START EXTRACTED MATERIAL

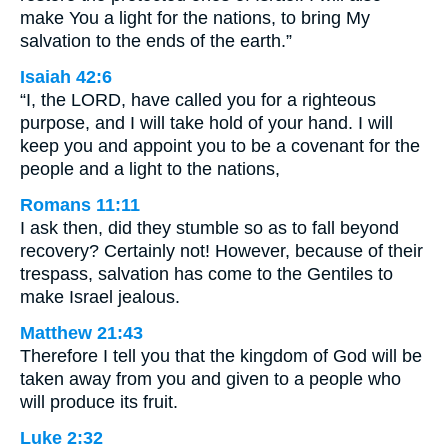
make You a light for the nations, to bring My
salvation to the ends of the earth.”
Isaiah 42:6
“I, the LORD, have called you for a righteous
purpose, and I will take hold of your hand. I will
keep you and appoint you to be a covenant for the
people and a light to the nations,
Romans 11:11
I ask then, did they stumble so as to fall beyond
recovery? Certainly not! However, because of their
trespass, salvation has come to the Gentiles to
make Israel jealous.
Matthew 21:43
Therefore I tell you that the kingdom of God will be
taken away from you and given to a people who
will produce its fruit.
Luke 2:32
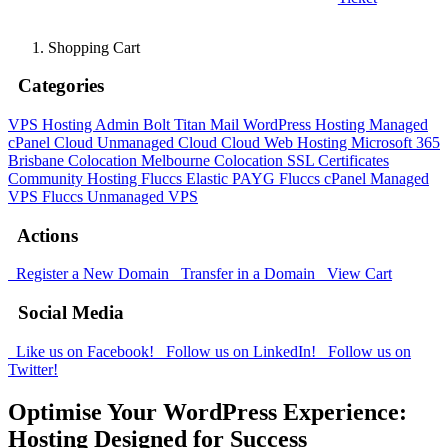
Shopping Cart
Categories
VPS Hosting Admin Bolt
Titan Mail
WordPress Hosting
Managed
cPanel Cloud
Unmanaged Cloud
Cloud Web Hosting
Microsoft 365
Brisbane Colocation
Melbourne Colocation
SSL Certificates
Community Hosting
Fluccs Elastic PAYG
Fluccs cPanel Managed
VPS
Fluccs Unmanaged VPS
Actions
Register a New Domain
Transfer in a Domain
View Cart
Social Media
Like us on Facebook!
Follow us on LinkedIn!
Follow us on
Twitter!
Optimise Your WordPress Experience:
Hosting Designed for Success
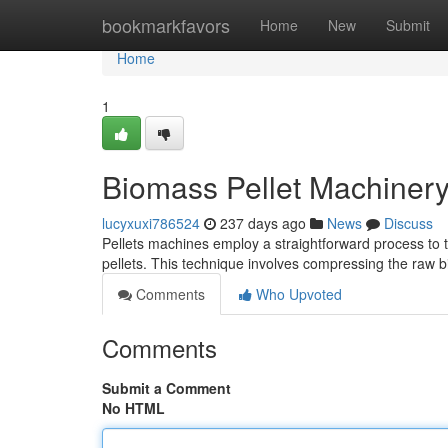
Home
bookmarkfavors
Home
New
Submit
Home
1
Biomass Pellet Machinery
lucyxuxi786524
237 days ago
News
Discuss
Pellets machines employ a straightforward process to t
pellets. This technique involves compressing the raw 
Comments
Who Upvoted
Comments
Submit a Comment
No HTML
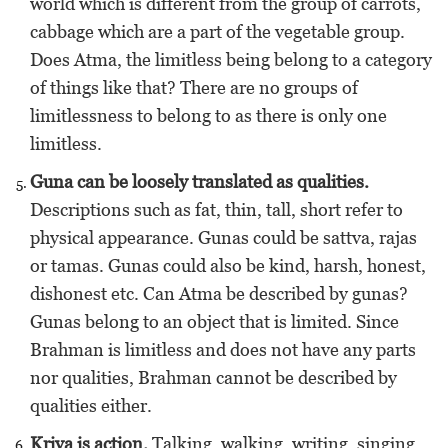
world which is different from the group of carrots,
cabbage which are a part of the vegetable group.
Does Atma, the limitless being belong to a category
of things like that? There are no groups of
limitlessness to belong to as there is only one
limitless.
Guna can be loosely translated as qualities.
Descriptions such as fat, thin, tall, short refer to
physical appearance. Gunas could be sattva, rajas
or tamas. Gunas could also be kind, harsh, honest,
dishonest etc. Can Atma be described by gunas?
Gunas belong to an object that is limited. Since
Brahman is limitless and does not have any parts
nor qualities, Brahman cannot be described by
qualities either.
Kriya is action.
Talking, walking, writing, singing,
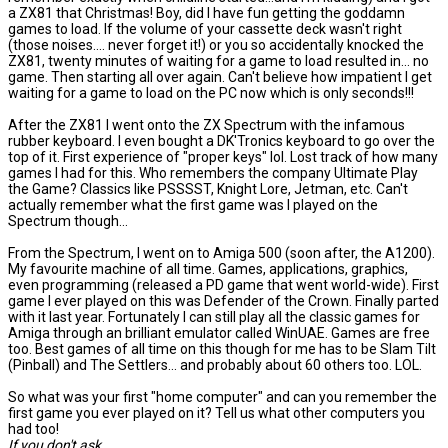
a ZX81 that Christmas! Boy, did I have fun getting the goddamn
games to load. If the volume of your cassette deck wasn't right
(those noises.... never forget it!) or you so accidentally knocked the
ZX81, twenty minutes of waiting for a game to load resulted in... no
game. Then starting all over again. Can't believe how impatient I get
waiting for a game to load on the PC now which is only seconds!!!
After the ZX81 I went onto the ZX Spectrum with the infamous
rubber keyboard. I even bought a DK'Tronics keyboard to go over the
top of it. First experience of "proper keys" lol. Lost track of how many
games I had for this. Who remembers the company Ultimate Play
the Game? Classics like PSSSST, Knight Lore, Jetman, etc. Can't
actually remember what the first game was I played on the
Spectrum though...
From the Spectrum, I went on to Amiga 500 (soon after, the A1200).
My favourite machine of all time. Games, applications, graphics,
even programming (released a PD game that went world-wide). First
game I ever played on this was Defender of the Crown. Finally parted
with it last year. Fortunately I can still play all the classic games for
Amiga through an brilliant emulator called WinUAE. Games are free
too. Best games of all time on this though for me has to be Slam Tilt
(Pinball) and The Settlers... and probably about 60 others too. LOL.
So what was your first "home computer" and can you remember the
first game you ever played on it? Tell us what other computers you
had too!
If you don't ask...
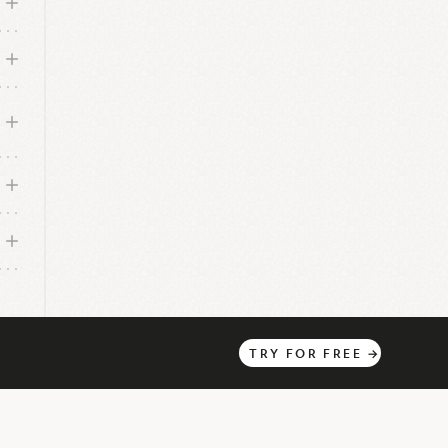
o
d
rce
2
TRY
FOR
FREE
→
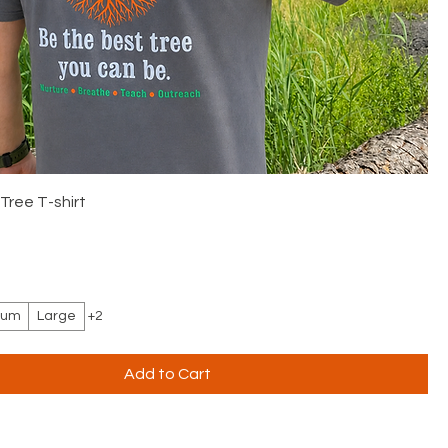
Tree T-shirt
ium
Large
+2
Add to Cart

END EXTRACTED MATERIAL

→ EXERCISE INSTRUCTIONS
Print the data again, word for word, without any pictures.

→ TASK RESPONSE
make You a light for the nations, to bring My
salvation to the ends of the earth.”
Isaiah 42:6
“I, the LORD, have called you for a righteous
purpose, and I will take hold of your hand. I will
keep you and appoint you to be a covenant for the
people and a light to the nations,
Romans 11:11
I ask then, did they stumble so as to fall beyond
recovery? Certainly not! However, because of their
trespass, salvation has come to the Gentiles to
make Israel jealous.
Matthew 21:43
Therefore I tell you that the kingdom of God will be
taken away from you and given to a people who
will produce its fruit.
Luke 2:32
Shopping Cart
Categories
VPS Hosting Admin Bolt
Titan Mail
WordPress Hosting
Managed
cPanel Cloud
Unmanaged Cloud
Cloud Web Hosting
Microsoft 365
Brisbane Colocation
Melbourne Colocation
SSL Certificates
Community Hosting
Fluccs Elastic PAYG
Fluccs cPanel Managed
VPS
Fluccs Unmanaged VPS
Actions
Register a New Domain
Transfer in a Domain
View Cart
Social Media
Like us on Facebook!
Follow us on LinkedIn!
Follow us on
Twitter!
Optimise Your WordPress Experience:
Hosting Designed for Success
Home
bookmarkfavors
Home
New
Submit
Home
1
Biomass Pellet Machinery
lucyxuxi786524
237 days ago
News
Discuss
Pellets machines employ a straightforward process to t
pellets. This technique involves compressing the raw 
Comments
Who Upvoted
Comments
Submit a Comment
No HTML
world which is different from the group of carrots,
cabbage which are a part of the vegetable group.
Does Atma, the limitless being belong to a category
of things like that? There are no groups of
limitlessness to belong to as there is only one
limitless.
Guna can be loosely translated as qualities.
Descriptions such as fat, thin, tall, short refer to
physical appearance. Gunas could be sattva, rajas
or tamas. Gunas could also be kind, harsh, honest,
dishonest etc. Can Atma be described by gunas?
Gunas belong to an object that is limited. Since
Brahman is limitless and does not have any parts
nor qualities, Brahman cannot be described by
qualities either.
Kriya is action.
Talking, walking, writing, singing,
a ZX81 that Christmas! Boy, did I have fun getting the goddamn
games to load. If the volume of your cassette deck wasn't right
(those noises.... never forget it!) or you so accidentally knocked the
ZX81, twenty minutes of waiting for a game to load resulted in... no
game. Then starting all over again. Can't believe how impatient I get
waiting for a game to load on the PC now which is only seconds!!!
After the ZX81 I went onto the ZX Spectrum with the infamous
rubber keyboard. I even bought a DK'Tronics keyboard to go over the
top of it. First experience of "proper keys" lol. Lost track of how many
games I had for this. Who remembers the company Ultimate Play
the Game? Classics like PSSSST, Knight Lore, Jetman, etc. Can't
actually remember what the first game was I played on the
Spectrum though...
From the Spectrum, I went on to Amiga 500 (soon after, the A1200).
My favourite machine of all time. Games, applications, graphics,
even programming (released a PD game that went world-wide). First
game I ever played on this was Defender of the Crown. Finally parted
with it last year. Fortunately I can still play all the classic games for
Amiga through an brilliant emulator called WinUAE. Games are free
too. Best games of all time on this though for me has to be Slam Tilt
(Pinball) and The Settlers... and probably about 60 others too. LOL.
So what was your first "home computer" and can you remember the
first game you ever played on it? Tell us what other computers you
had too!
If you don't ask...
o
d
rce
2
TRY
FOR
FREE
→
Tree T-shirt
ium
Large
+2
Add to Cart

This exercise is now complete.